Requirement:
Retype, exactly as they appear below, the lines between the line holding "way beyond technique" and the line holding "the present and", both ends included.

(Extracted page text data)
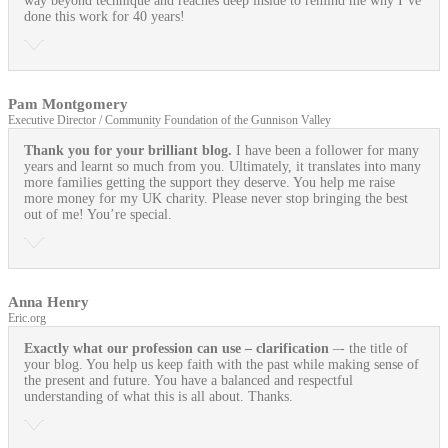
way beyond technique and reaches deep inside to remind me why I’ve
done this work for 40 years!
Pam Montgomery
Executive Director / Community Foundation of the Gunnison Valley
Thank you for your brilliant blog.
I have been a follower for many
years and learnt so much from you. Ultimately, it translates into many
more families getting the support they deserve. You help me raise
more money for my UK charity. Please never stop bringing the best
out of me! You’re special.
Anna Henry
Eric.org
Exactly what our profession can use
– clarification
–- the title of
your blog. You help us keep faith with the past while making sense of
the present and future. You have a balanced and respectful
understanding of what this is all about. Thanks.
---
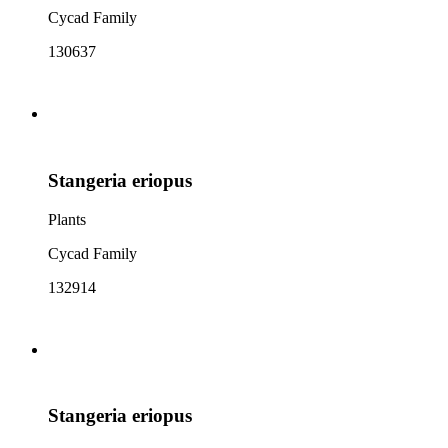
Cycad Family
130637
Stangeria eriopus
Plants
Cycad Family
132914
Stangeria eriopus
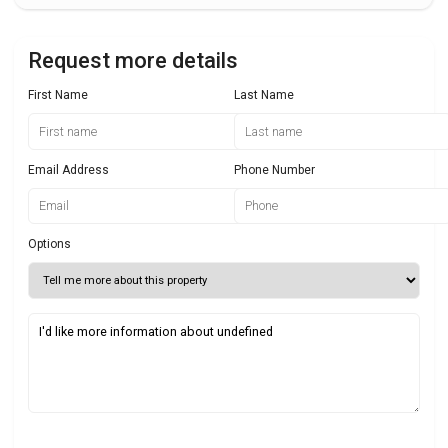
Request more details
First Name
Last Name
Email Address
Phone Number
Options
...
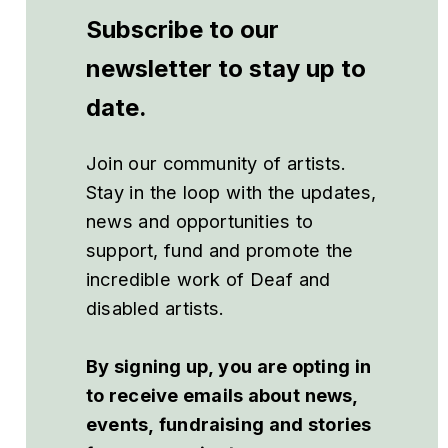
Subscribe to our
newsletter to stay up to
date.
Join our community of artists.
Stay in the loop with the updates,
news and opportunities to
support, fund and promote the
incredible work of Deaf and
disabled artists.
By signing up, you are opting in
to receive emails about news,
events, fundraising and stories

Response area:
way beyond technique and reaches deep inside to remind me why I’ve
done this work for 40 years!
Pam Montgomery
Executive Director / Community Foundation of the Gunnison Valley
Thank you for your brilliant blog.
I have been a follower for many
years and learnt so much from you. Ultimately, it translates into many
more families getting the support they deserve. You help me raise
more money for my UK charity. Please never stop bringing the best
out of me! You’re special.
Anna Henry
Eric.org
Exactly what our profession can use
– clarification
–- the title of
your blog. You help us keep faith with the past while making sense of
the present and future. You have a balanced and respectful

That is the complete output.